A CA Built for the Threat Model We Actually Have

This builds on earlier posts on what attestation actually proves, what confidential computing is and isn’t, and an honest accounting of the problems with the current generation of TEEs. None of those problems go away here. The argument is that despite those limitations, attestation is an important tool. Certificate issuance is overdue to use it.

Back in the 1990s, I was doing some consulting for DigiNotar, yes, that DigiNotar. They had CA facilities in a data center whose perimeter still had WWII-era anti-tank obstacles, large concrete barriers sometimes called “dragon’s teeth.” Of course, this was an artifact of the facility’s history, but data centers are designed from a security perspective with layers of physical protection, including barriers, mantraps, biometrics, individual vaults with cages, individual racks with their own locks and biometrics, cameras, and more. The threat of physical theft, destruction, or manipulation is exactly what these facilities are designed to mitigate.
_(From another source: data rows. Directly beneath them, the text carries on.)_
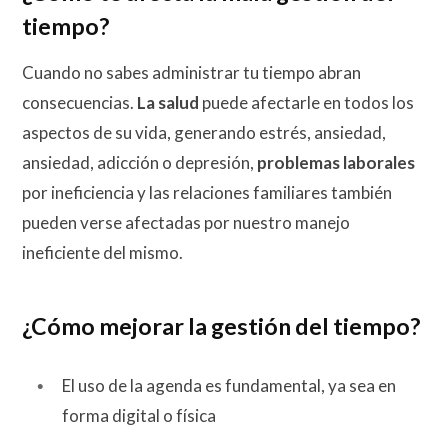
tiempo?
Cuando no sabes administrar tu tiempo abran
consecuencias.
La salud
puede afectarle en todos los
aspectos de su vida, generando estrés, ansiedad,
ansiedad, adicción o depresión,
problemas laborales
por ineficiencia y las relaciones familiares también
pueden verse afectadas por nuestro manejo
ineficiente del mismo.
¿Cómo mejorar la gestión del tiempo?
El uso de la agenda es fundamental, ya sea en
forma digital o física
When building a CA inside one of these facilities, we design yet another layer of protection. Administration networks are segmented from transaction networks, interconnects from supporting infrastructure, the issuance environment from the systems holding root keys. We add our own physical segmentation on top of that so we can build controls around multiple parties being necessary for the more sensitive operations, while still letting routine hardware maintenance happen on the schedule the SLA needs.

These are all useful and important things, but the reality is that CA key material is not likely to be physically stolen. It is more likely to be compromised from the outside. We solve these problems through design, not by writing more code.
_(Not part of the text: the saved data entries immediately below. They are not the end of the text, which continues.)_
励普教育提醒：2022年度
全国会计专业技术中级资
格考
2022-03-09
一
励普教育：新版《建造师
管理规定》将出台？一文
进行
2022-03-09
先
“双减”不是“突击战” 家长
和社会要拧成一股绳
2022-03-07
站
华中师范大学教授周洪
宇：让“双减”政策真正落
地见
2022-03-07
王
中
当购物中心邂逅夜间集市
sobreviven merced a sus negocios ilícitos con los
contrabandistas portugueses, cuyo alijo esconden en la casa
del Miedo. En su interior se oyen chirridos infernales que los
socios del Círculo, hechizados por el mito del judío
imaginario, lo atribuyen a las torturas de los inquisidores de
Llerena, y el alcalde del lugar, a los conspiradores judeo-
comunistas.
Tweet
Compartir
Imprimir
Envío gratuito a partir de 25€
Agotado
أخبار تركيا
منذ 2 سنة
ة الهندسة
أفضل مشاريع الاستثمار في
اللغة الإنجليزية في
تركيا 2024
Meaningfully measured code forces design upstream of the code itself.

A measurement of a monolithic blob proves almost nothing useful. A measurement that names a specific role, a specific security domain, and a specific assertion the verifier is supposed to act on, proves something. The roles, the domain boundaries, and the questions the verification has to answer have to exist before any code is written, or the attestation is a signature on nothing in particular.

In operating system design, we have similar problems. In naive systems, we load cryptographic keys into memory on a running, network-connected system, accidentally exposing ourselves to memory-disclosure bugs where a network attacker can steal keys. Heartbleed is the canonical example, but the class is what matters. We do this because it is simpler and faster, but it is also less secure. As systems designers, we address this by moving those keys out of the process of the network-connected application and into a different user context. That way, an attacker cannot simply get the network-connected service to dump memory. They have to get persistence and cross a kernel-enforced user boundary.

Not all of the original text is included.